宇宙環境を利用した線虫の寿命と老化速度に及ぼす重力の影響に関する研究

研究課題

研究課題/領域番号 24620016
研究機関地方独立行政法人東京都健康長寿医療センター(東京都健康長寿医療センター研究所)

研究代表者

本田 陽子  地方独立行政法人東京都健康長寿医療センター(東京都健康長寿医療センター研究所), 東京都健康長寿医療センター研究所, 研究員 (90399460)

研究分担者 本田 修二  地方独立行政法人東京都健康長寿医療センター(東京都健康長寿医療センター研究所), 東京都健康長寿医療センター研究所, 研究員 (40100127)
研究期間 (年度) 2012-04-01 – 2016-03-31
キーワード宇宙 / 寿命 / 老化 / 重力 / 線虫 / 遺伝子
研究実績の概要

老化の速度や寿命は遺伝的な要因とともに環境に応答して決まると考えられている。本研究では微小重力環境が生物の老化過程に与える影響を明らかにするため、線虫を用いて宇宙環境における線虫の寿命を計測するとともに遺伝子発現の変化を解析する。2014年度は2015年春に宇宙実験棟「きぼう」で実験が予定されており、現在継続中の『宇宙環境における線虫の老化研究(Space Aging)』(代表提案者:本田陽子)のための予備実験および国内リハーサル実験を行った。
「きぼう」日本実験棟では野生体と短寿命変異体daf-16 (FOXO転写因子欠損)の2種類の線虫を線虫用液体培地CeMMを使って培養する。
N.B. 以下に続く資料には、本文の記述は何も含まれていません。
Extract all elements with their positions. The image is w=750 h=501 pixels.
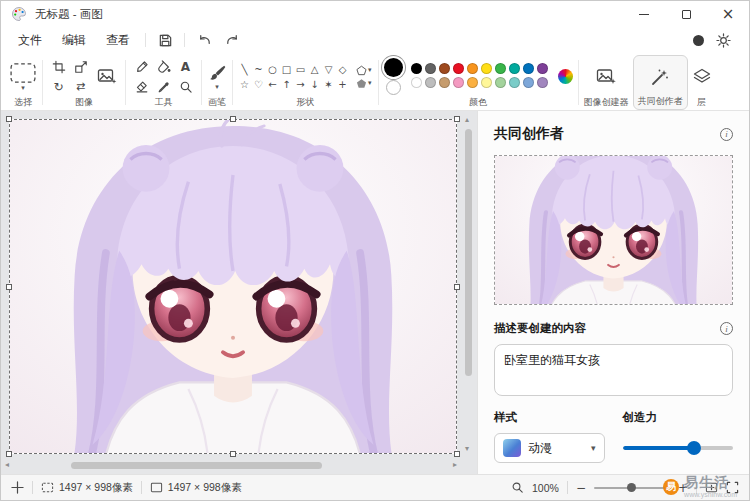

地上予備実験では軌道上で線虫を培養する容器、一容器あたりの線虫数、同調培養の方法、産卵抑制剤を加えるタイミングなど詳細な検討を行った。軌道上ではCCDカメラ付きの装置で自動的に録画した動画を地上に伝送し、線虫の動きを観察する。線虫を最大70日、ほぼ動かなくなるまで観察してその動きから老化の速度を計測する。観察装置の作製(JAXAとの共同研究)、線虫の運動量を定量化する新規ソフトウェアの開発等を行った。培養した線虫は凍結して地上に回収する。宇宙で十分な数の線虫を凍らせて、変性しないよう凍結状態で保存し、地上に持ち帰ってから遺伝子の発現、タンパク質の量を調べて、寿命の変化の原因を明らかにする。凍結用の培養バッグの試作、その中での線虫の培養条件の検討、凍結方法、凍結サンプルからのRNA抽出方法などの検討を行った。

現在までの達成度 (区分)
現在までの達成度 (区分)

2: おおむね順調に進展している

理由

宇宙実験は当初本研究の実施期間中に行われる予定であったが、実際は2015年度に延期された。それに伴い予定していた軌道上での線虫の動画データの解析や、地上帰還される予定の凍結サンプルの解析が2015年度に持ち越された。しかしリハーサルや予備実験のために1年間の研究期間を使って充分な検討を行うことができた。

今後の研究の推進方策

2015年4月、宇宙実験現在の「きぼう」日本実験棟において、生命科学分野『宇宙環境における線虫の老化研究(Space Aging)』(代表提案者:本田陽子)の実験が開始された。これまでの経緯は以下の通りである。
1) 打上げ:線虫を入れた容器は、米国スペースエックス社のドラゴン補給船6号機(SpaceX-6)に搭載され、平成27年4月15日に米国ケープカナベラル空軍基地から打ち上げられ「きぼう」日本実験棟に到着。
2) 実験開始:4月19日に「きぼう」日本実験棟内で、スコット・ケリー宇宙飛行士が線虫の入った容器を装置にセットし、培養実験が開始された。
3) 観察:観察は地上の実験運用管制室からのコントロールにより行われ、線虫の観察が成功。現在培養と観察を行っており、開始から約2か月にわたり続けていく予定。
Space Aging実験では、微小重力環境が生物の老化過程に与える影響を明らかにするため、宇宙環境における線虫の寿命を計測するとともに、遺伝子発現の変化を解析する。それにより宇宙環境に長期間滞在することによる線虫の老化速度と寿命が受ける影響が明らかとなる。2015年度は宇宙実験で得られた動画の解析から宇宙における線虫の寿命を明らかにする。また地上帰還凍結サンプルを用いて遺伝子発現解析等を行う予定である。

次年度使用額が生じた理由

宇宙実験は当初本研究の実施期間中に行われる予定であったが、実際は2015年度に延期された。それに伴い予定していた軌道上での線虫の動画データの解析や、地上帰還される予定の凍結サンプルの解析が2015年度に持ち越された。

次年度使用額の使用計画

2015年度は宇宙実験で得られた動画の解析から宇宙における線虫の寿命を明らかにする。また地上帰還凍結サンプルを用いて遺伝子発現解析等を行う予定である。そのため宇宙軌道上で撮影された動画から線虫の運動量を定量化するためのソフトウェアのバージョンアップ費用に使用する。さらに地上帰還サンプルの遺伝子発現解析をするための分子生物学実験用試薬やキットを購入する。

  • 研究成果

    (7件)

すべて 2015 2014

すべて 雑誌論文 (3件) (うち査読あり 2件、 オープンアクセス 2件) 学会発表 (3件) 図書 (1件)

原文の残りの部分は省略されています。